### Stored entries:
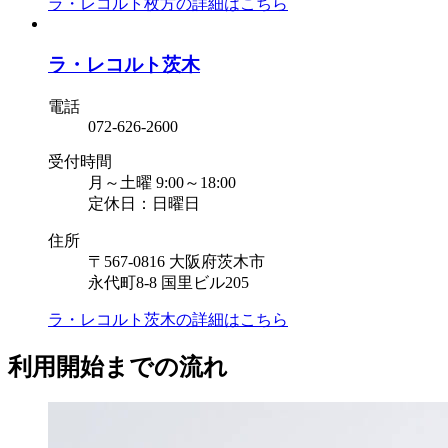
ラ・レコルト枚方の
詳細はこちら
ラ・レコルト茨木
電話
072-626-2600
受付時間
月～土曜 9:00～18:00
定休日：日曜日
住所
〒567-0816 大阪府茨木市
永代町8-8 国里ビル205
ラ・レコルト茨木の
詳細はこちら
利用開始までの流れ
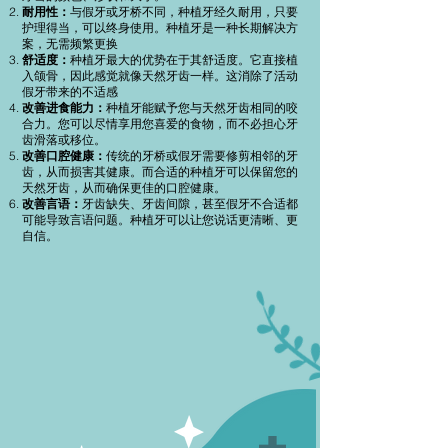
耐用性：
与假牙或牙桥不同，种植牙经久耐用，只要
护理得当，可以终身使用。种植牙是一种长期解决方
案，无需频繁更换
舒适度：
种植牙最大的优势在于其舒适度。它直接植
入颌骨，因此感觉就像天然牙齿一样。这消除了活动
假牙带来的不适感
改善进食能力：
种植牙能赋予您与天然牙齿相同的咬
合力。您可以尽情享用您喜爱的食物，而不必担心牙
齿滑落或移位。
改善口腔健康：
传统的牙桥或假牙需要修剪相邻的牙
齿，从而损害其健康。而合适的种植牙可以保留您的
天然牙齿，从而确保更佳的口腔健康。
改善言语：
牙齿缺失、牙齿间隙，甚至假牙不合适都
可能导致言语问题。种植牙可以让您说话更清晰、更
自信。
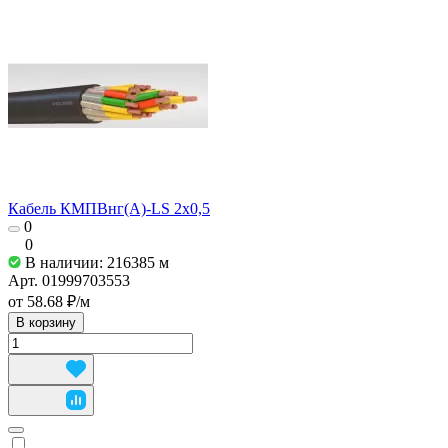
Кабель КМПВнг(А)-LS 2х0,5
0
0
В наличии: 216385
м
Арт.
01999703553
от 58.68 ₽/
м
В корзину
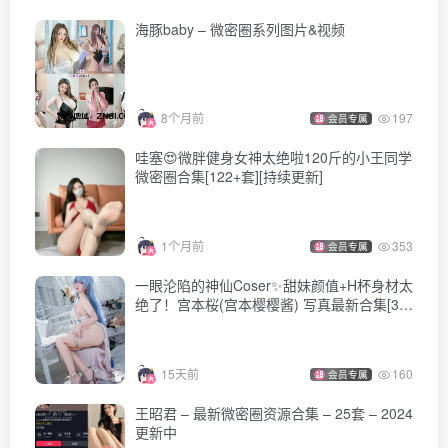
海豚baby – 微密圈系列图片&视频
[5.8更1]
面饼仙儿 NO.124 小斑点[29P-216M]
8个月前
197
会员专属
[4.7更1]
哇塞😍微胖健身女神太绝啦120斤的小王同学
面饼仙儿 NO.123 吉他妹妹牛仔裤[27P-279.2M]
微密圈合集[122+套][持续更新]
[2.18更1]
1个月前
353
会员专属
面饼仙儿 NO.122 能代女仆[31P-316.9M]
一眼沦陷的神仙Coser✨甜妹颜值+H杯身材太
绝了！宫本桜(宫本樱樱酱) 写真最新合集[33
[2.13更1]
套] 2026年更新中
面饼仙儿 NO.121 大虎鲸[21P-206.8M]
15天前
160
会员专属
[1.12更1]
王昭君 – 最新微密圈资源合集 – 25套 – 2024
更新中
面饼仙儿 NO.120 &半半子-明日方舟-黑 x 森蚺[56P-483.2M]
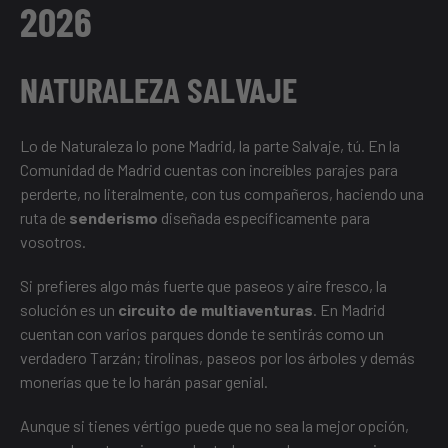
2026
NATURALEZA SALVAJE
Lo de Naturaleza lo pone Madrid, la parte Salvaje, tú. En la
Comunidad de Madrid cuentas con increíbles parajes para
perderte, no literalmente, con tus compañeros, haciendo una
ruta de
senderismo
diseñada específicamente para
vosotros.
Si prefieres algo más fuerte que paseos y aire fresco, la
solución es un
circuito de multiaventuras
. En Madrid
cuentan con varios parques donde te sentirás como un
verdadero Tarzán; tirolinas, paseos por los árboles y demás
monerías que te lo harán pasar genial.
Aunque si tienes vértigo puede que no sea la mejor opción,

### Description of the task:
Copy out every entry above, character for character, excluding pictures.

### Task response:
ラ・レコルト枚方の
詳細はこちら
ラ・レコルト茨木
電話
072-626-2600
受付時間
月～土曜 9:00～18:00
定休日：日曜日
住所
〒567-0816 大阪府茨木市
永代町8-8 国里ビル205
ラ・レコルト茨木の
詳細はこちら
利用開始までの流れ
耐用性：
与假牙或牙桥不同，种植牙经久耐用，只要
护理得当，可以终身使用。种植牙是一种长期解决方
案，无需频繁更换
舒适度：
种植牙最大的优势在于其舒适度。它直接植
入颌骨，因此感觉就像天然牙齿一样。这消除了活动
假牙带来的不适感
改善进食能力：
种植牙能赋予您与天然牙齿相同的咬
合力。您可以尽情享用您喜爱的食物，而不必担心牙
齿滑落或移位。
改善口腔健康：
传统的牙桥或假牙需要修剪相邻的牙
齿，从而损害其健康。而合适的种植牙可以保留您的
天然牙齿，从而确保更佳的口腔健康。
改善言语：
牙齿缺失、牙齿间隙，甚至假牙不合适都
可能导致言语问题。种植牙可以让您说话更清晰、更
自信。
Кабель КМПВнг(А)-LS 2х0,5
0
0
В наличии: 216385
м
Арт.
01999703553
от 58.68 ₽/
м
В корзину
海豚baby – 微密圈系列图片&视频
[5.8更1]
面饼仙儿 NO.124 小斑点[29P-216M]
8个月前
197
会员专属
[4.7更1]
哇塞😍微胖健身女神太绝啦120斤的小王同学
面饼仙儿 NO.123 吉他妹妹牛仔裤[27P-279.2M]
微密圈合集[122+套][持续更新]
[2.18更1]
1个月前
353
会员专属
面饼仙儿 NO.122 能代女仆[31P-316.9M]
一眼沦陷的神仙Coser✨甜妹颜值+H杯身材太
绝了！宫本桜(宫本樱樱酱) 写真最新合集[33
[2.13更1]
套] 2026年更新中
面饼仙儿 NO.121 大虎鲸[21P-206.8M]
15天前
160
会员专属
[1.12更1]
王昭君 – 最新微密圈资源合集 – 25套 – 2024
更新中
面饼仙儿 NO.120 &半半子-明日方舟-黑 x 森蚺[56P-483.2M]
2026
NATURALEZA SALVAJE
Lo de Naturaleza lo pone Madrid, la parte Salvaje, tú. En la
Comunidad de Madrid cuentas con increíbles parajes para
perderte, no literalmente, con tus compañeros, haciendo una
ruta de
senderismo
diseñada específicamente para
vosotros.
Si prefieres algo más fuerte que paseos y aire fresco, la
solución es un
circuito de multiaventuras
. En Madrid
cuentan con varios parques donde te sentirás como un
verdadero Tarzán; tirolinas, paseos por los árboles y demás
monerías que te lo harán pasar genial.
Aunque si tienes vértigo puede que no sea la mejor opción,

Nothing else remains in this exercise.